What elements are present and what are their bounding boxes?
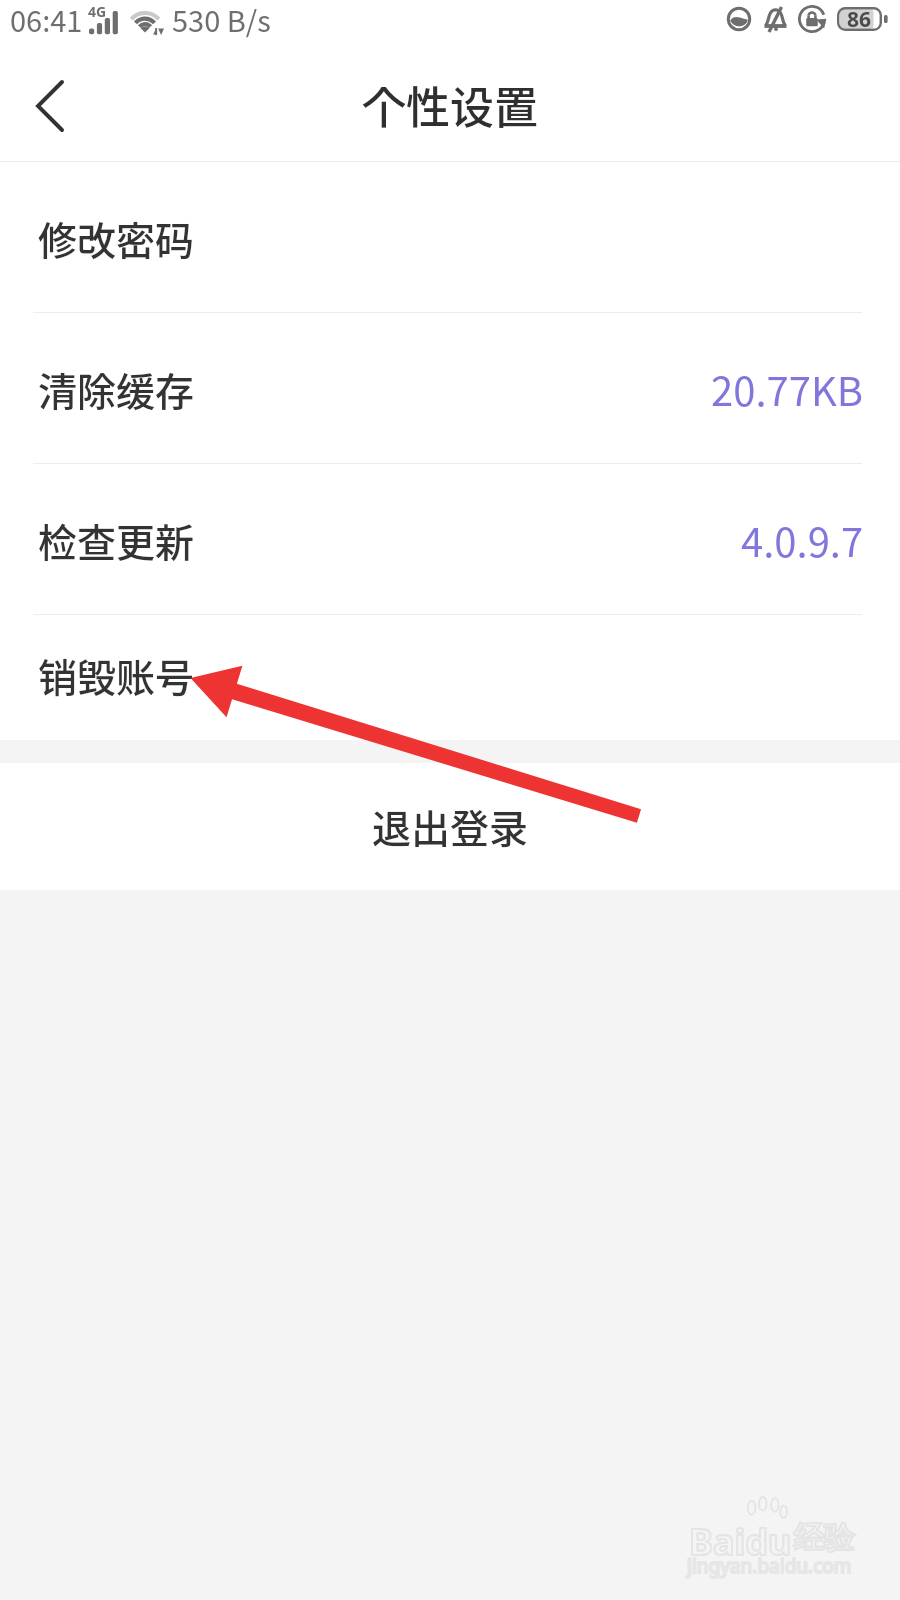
staticText: 个性设置 — [362, 73, 538, 137]
button[interactable]: 修改密码 — [0, 162, 900, 312]
staticText: 4.0.9.7 — [741, 511, 864, 569]
button[interactable]: 退出登录 — [0, 763, 900, 890]
staticText: 530 B/s — [172, 0, 271, 40]
button[interactable]: 清除缓存 — [0, 313, 900, 463]
button[interactable]: 销毁账号 — [0, 615, 900, 740]
staticText: 清除缓存 — [38, 361, 195, 417]
staticText: 经验 — [794, 1519, 854, 1557]
staticText: 修改密码 — [38, 210, 195, 266]
staticText: 退出登录 — [372, 798, 529, 854]
staticText: 销毁账号 — [38, 647, 195, 703]
staticText: 06:41 — [10, 0, 83, 40]
button[interactable]: Back — [0, 55, 100, 162]
staticText: 4G — [88, 2, 107, 21]
staticText: 检查更新 — [38, 512, 195, 568]
staticText: 86 — [847, 5, 872, 31]
staticText: Baidu — [689, 1517, 792, 1566]
staticText: jingyan.baidu.com — [687, 1553, 852, 1579]
staticText: 20.77KB — [711, 360, 864, 418]
button[interactable]: 检查更新 — [0, 464, 900, 614]
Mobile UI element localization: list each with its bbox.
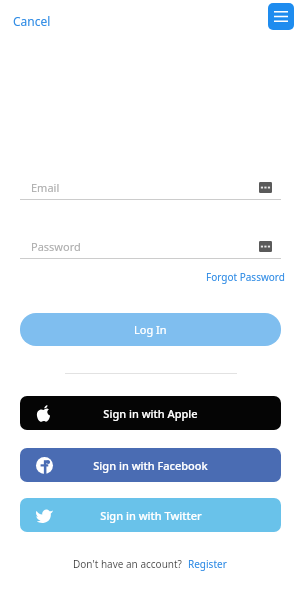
- staticText: Don't have an account?: [73, 557, 182, 571]
- staticText: Register: [188, 557, 227, 571]
- button[interactable]: Cancel: [8, 10, 56, 32]
- button[interactable]: Log In: [20, 313, 281, 346]
- staticText: Sign in with Apple: [103, 406, 198, 421]
- staticText: Password: [31, 239, 81, 254]
- staticText: Sign in with Facebook: [93, 458, 208, 473]
- button[interactable]: Sign in with Twitter: [20, 498, 281, 532]
- staticText: Sign in with Twitter: [100, 508, 202, 523]
- staticText: Email: [31, 180, 60, 195]
- button[interactable]: Sign in with Facebook: [20, 448, 281, 482]
- staticText: Log In: [134, 322, 167, 337]
- button[interactable]: Forgot Password: [201, 268, 290, 286]
- button[interactable]: Sign in with Apple: [20, 396, 281, 430]
- button[interactable]: Menu: [268, 3, 294, 30]
- button[interactable]: Password: [20, 233, 281, 259]
- staticText: Forgot Password: [206, 270, 285, 284]
- button[interactable]: Email: [20, 174, 281, 200]
- button[interactable]: Register: [186, 556, 229, 572]
- staticText: Cancel: [13, 13, 51, 29]
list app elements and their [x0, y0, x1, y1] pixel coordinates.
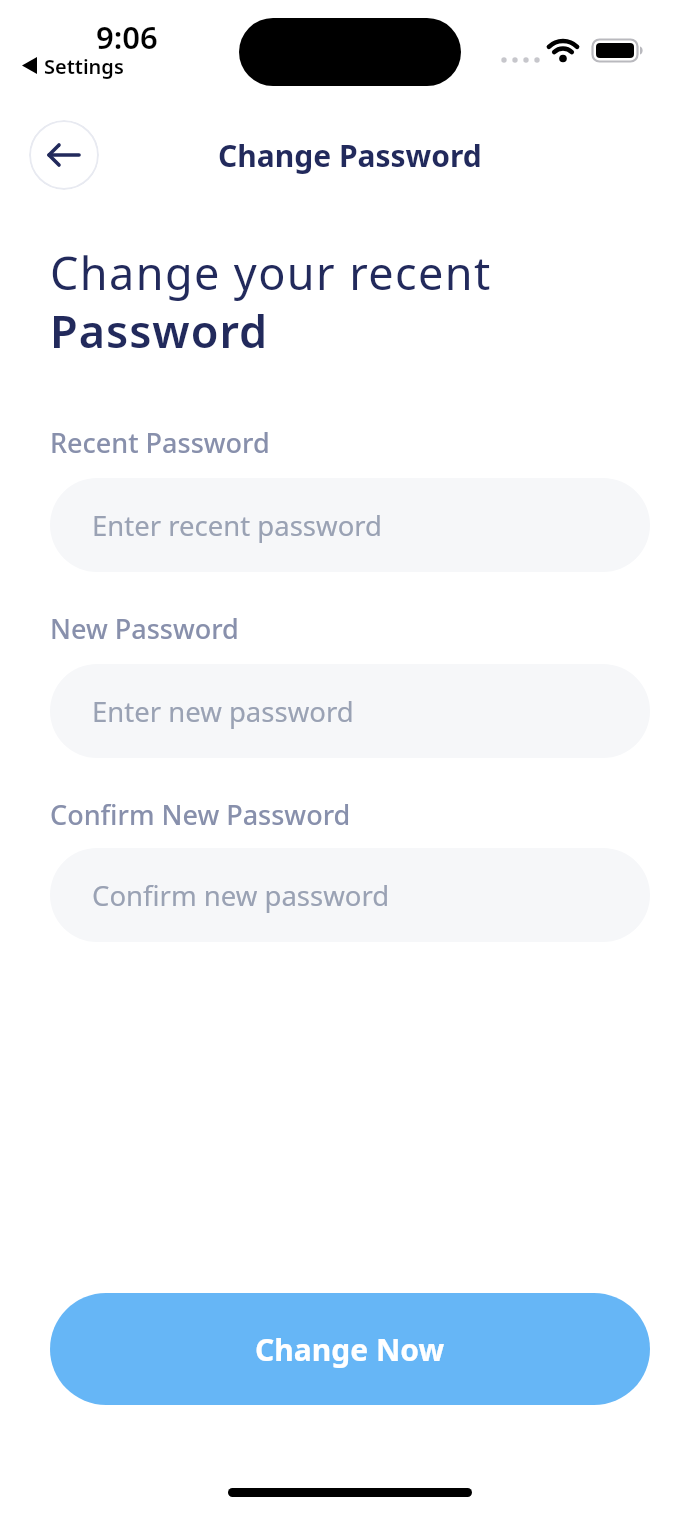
staticText: Password — [50, 300, 269, 361]
staticText: Change Password — [218, 135, 482, 176]
staticText: Enter recent password — [92, 507, 382, 544]
staticText: Settings — [44, 53, 124, 80]
staticText: New Password — [50, 610, 239, 647]
staticText: Change Now — [255, 1329, 445, 1370]
button[interactable] — [29, 120, 99, 190]
button[interactable]: Enter recent password — [50, 478, 650, 572]
staticText: Confirm New Password — [50, 796, 351, 833]
staticText: Recent Password — [50, 424, 270, 461]
staticText: Enter new password — [92, 693, 354, 730]
button[interactable]: Change Now — [50, 1293, 650, 1405]
staticText: Change your recent — [50, 242, 492, 303]
staticText: 9:06 — [96, 16, 158, 56]
staticText: Confirm new password — [92, 877, 390, 914]
button[interactable]: Enter new password — [50, 664, 650, 758]
button[interactable]: Confirm new password — [50, 848, 650, 942]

→ **Exercise details**
Work out how many lines in the records contain the word "Sign", and give that number by itself.

→ **Task result**
6